Nursing student Umayat Shabbir at a university in Punjab said how women in his neighborhood called it a “terrorist should be thrown away”.
“On the same day, my classmate was forced to be taken out of the taxi by his driver when he found out that he was a Kashmiri,” he said. “It took us three days to return to Kashmir but we had no options. We had to go.”
However, for many people who have returned, even the home does not feel safe.
When investigations into the Pahalgam attack are underway, security forces detained thousands of people in the IIOJK, closed more than 50 tourist destinations, deployed additional troops and paramilitary forces, and detained suspected “terrorists”.
Crackdown has given rise to fear and anxiety among ordinary citizens, many of whom have called them a form of “collective punishment”.
Although IIOJ’s Chief Minister Omar Abdullah emphasized the need to punish the culprit, he warned against “suicide attacks on innocent people”.
Former Chief Minister Mehbooba Mufti also criticized the demolition, and called on the government to distinguish between “terrorists and citizens”.
“Whenever stress increases, we are the first person to suffer from it. But we are treated as suspects and they are expected to stop their lives,” another student, who wanted to be anonymous, told the BBC.
Shafi Susan, another shawl from Kopwara district, also worked in Missouri for two decades, noting that the current reaction seems to be significantly worse than in the past.
He said that even after the 2019 Paloma attack, he had never faced public threats before, in which 40 paramilitary police forces were killed.

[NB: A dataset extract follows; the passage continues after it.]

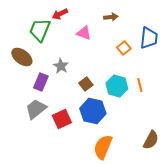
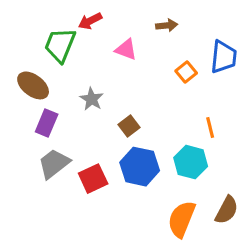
purple rectangle: (41, 82) -> (47, 123), moved
cyan hexagon: (117, 86) -> (191, 162), moved
orange semicircle: (103, 147) -> (182, 219), moved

To him, Missouri felt like a house, a place where she found peace – despite being hundreds of kilometers away. He said he had distributed emotional relationships with his customers, which came from all parts of the country
“People were always kind to us, they wore our clothes so happy,” Saban reminded. “But on that day, when our comrades were attacked, no one came to help. People are just standing and watching them. He physically hurt them – but emotionally, even more.”

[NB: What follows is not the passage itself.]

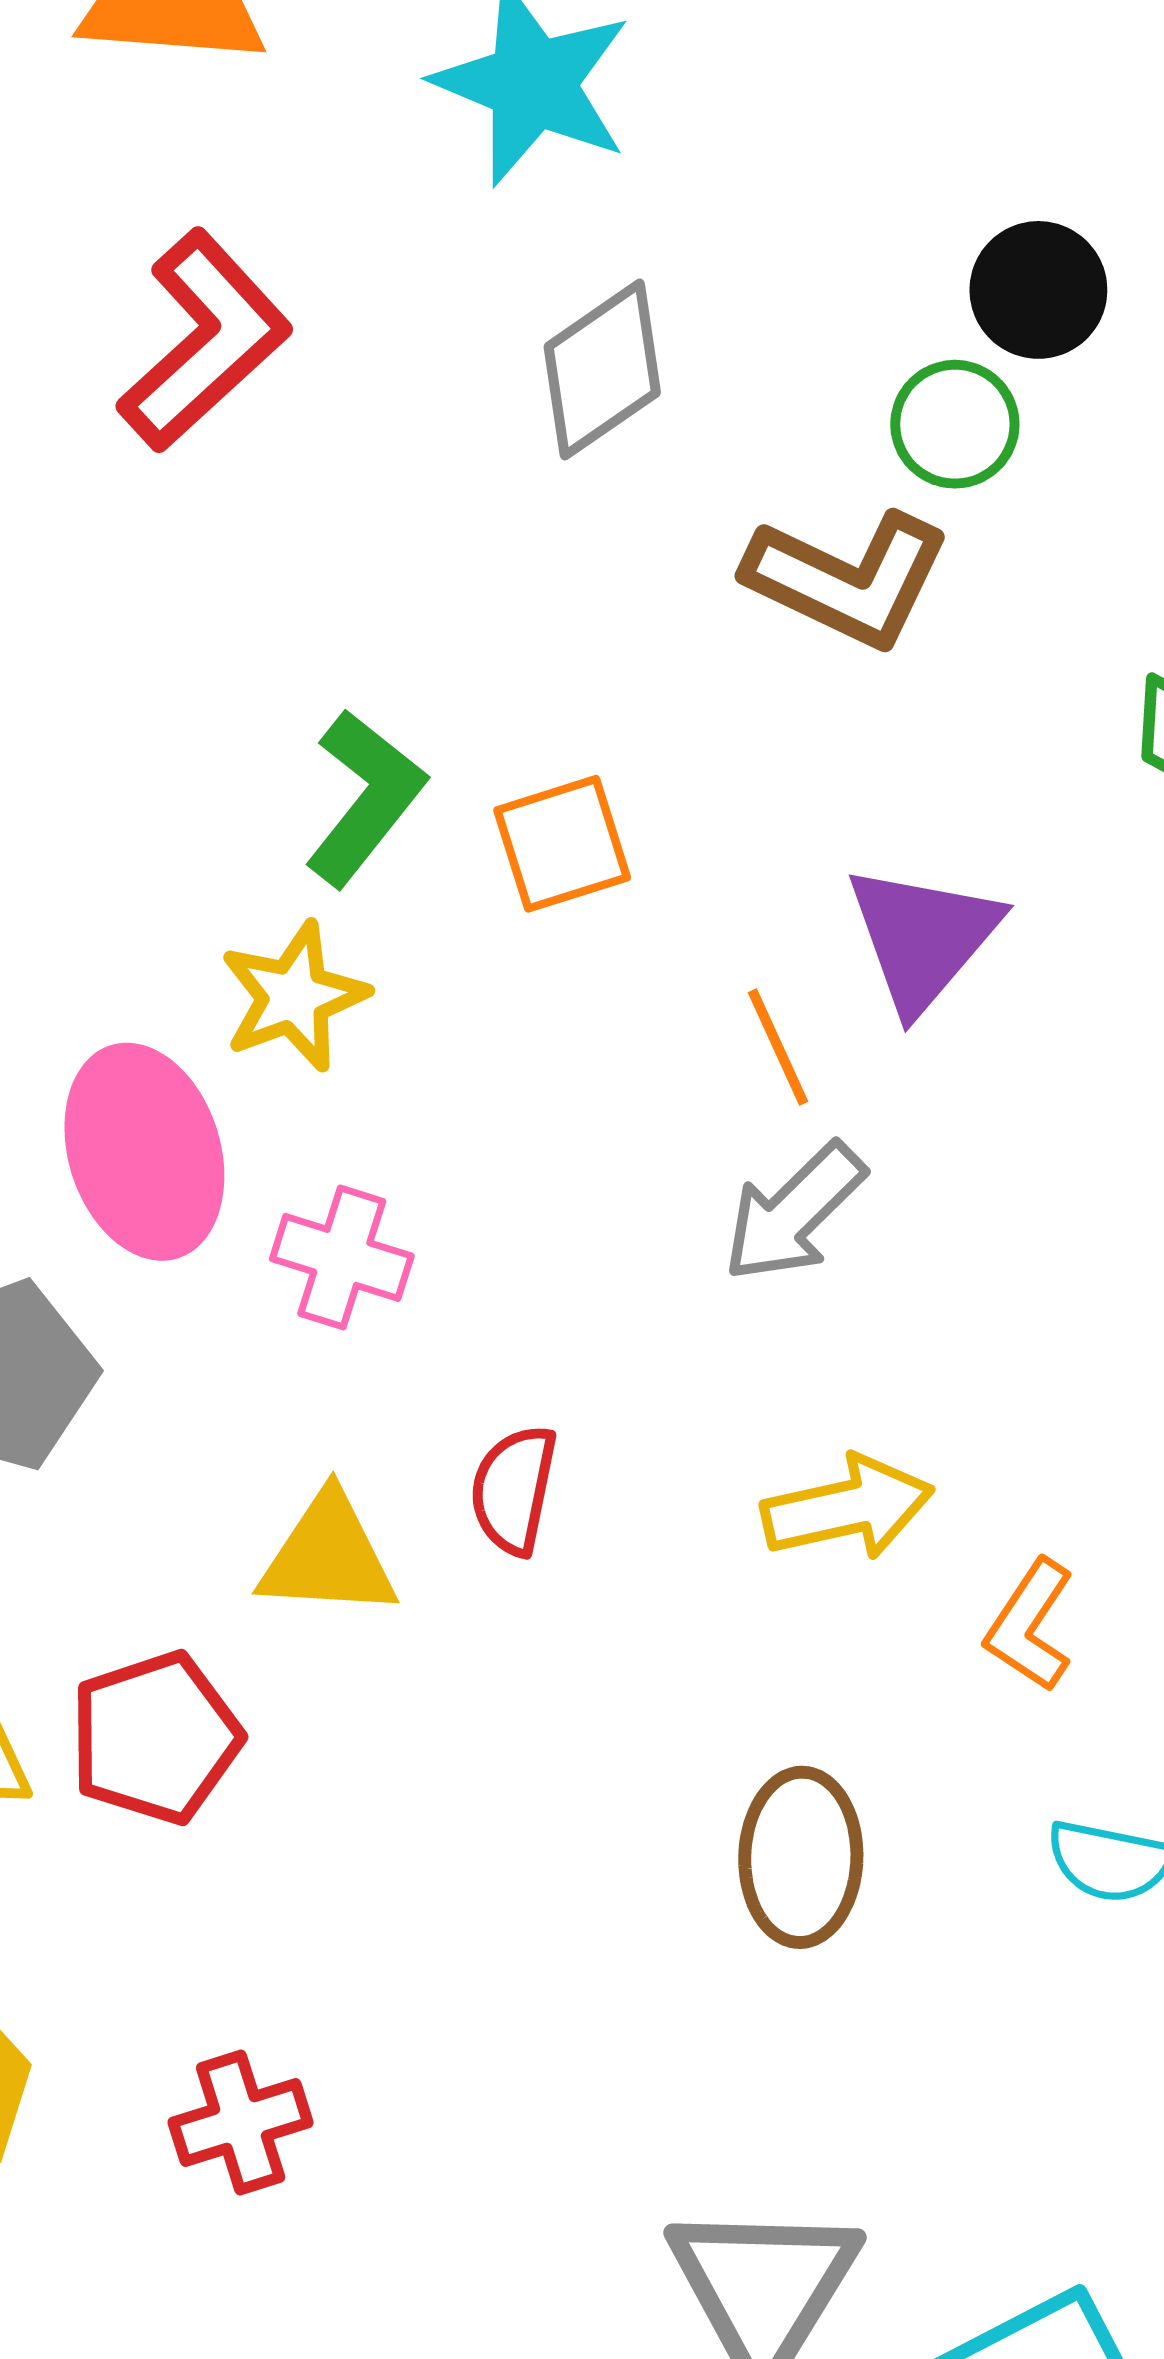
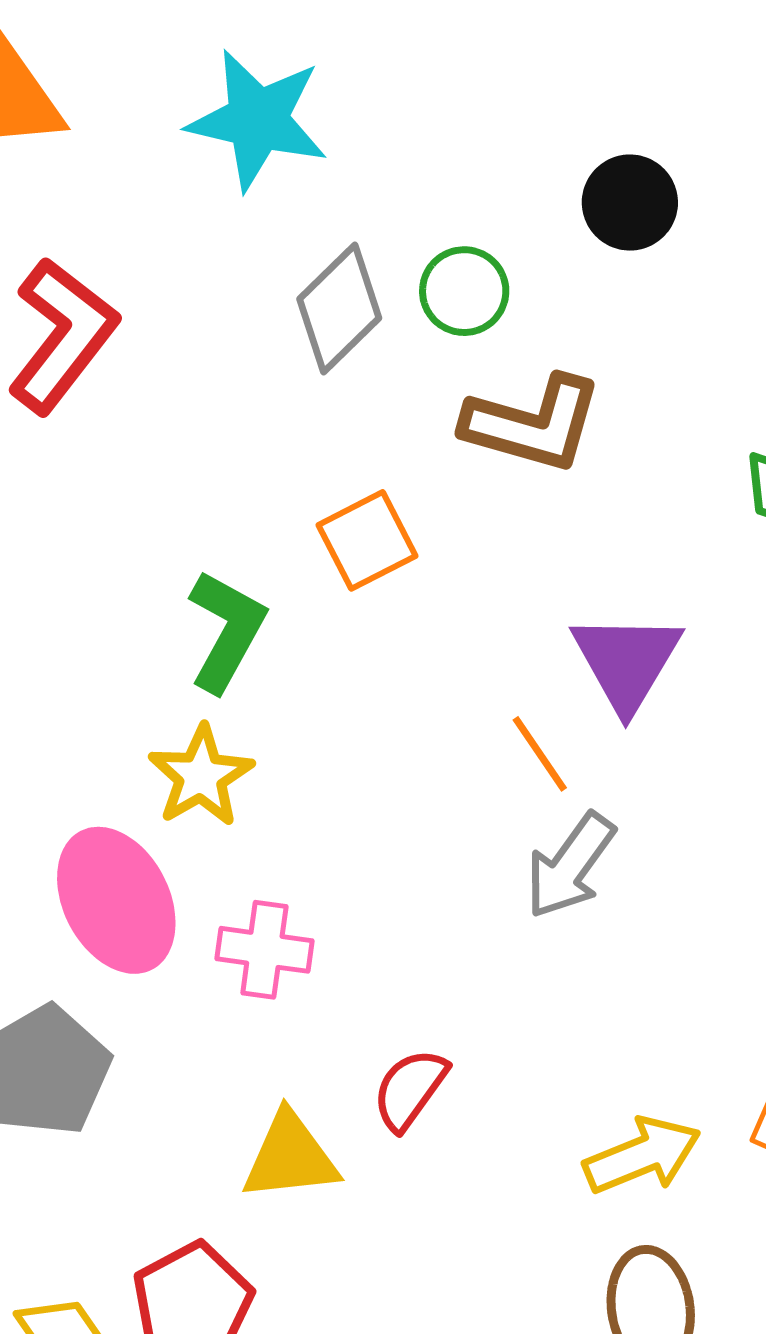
green circle: (955, 424) -> (464, 291), moved
orange square: (562, 844) -> (367, 540), moved
red semicircle: (514, 1490) -> (410, 1089), turned 34
yellow arrow: (848, 1508) -> (642, 1155), moved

Peace in the region has been critical for a long time and has caught the citizens in an uncertainty.
Although officials have pointed to the recent improvement in infrastructure, tourism and investment, the region’s special constitutional status in 2019 is a sign of stability, the critics believe that it has come at the expense of calm civil liberties and political freedoms.
“The injection of doubts is always on the locals, even in the past decades and a half decades,” says Anuradha Bhasin, a managing editor of the Kashmir Times newspapers. “They always have to prove their innocence.”
Following the recent attack, Kashmiris organized a march in the light of the candle and a protest march, a complete shutdown was observed a day after the black front pages printing killings and newspapers.
Omar publicly apologized for acknowledging his “failure” in protecting visitors.
Bahasin noted that Kashmiris condemned such attacks is nothing new, emphasizing, “No one condoles the civilian casualties – they know the pain of losing their loved ones well.”
“This will cause more fear and people will have to be more separated, many of which already feel isolated from the rest of the country,” he said.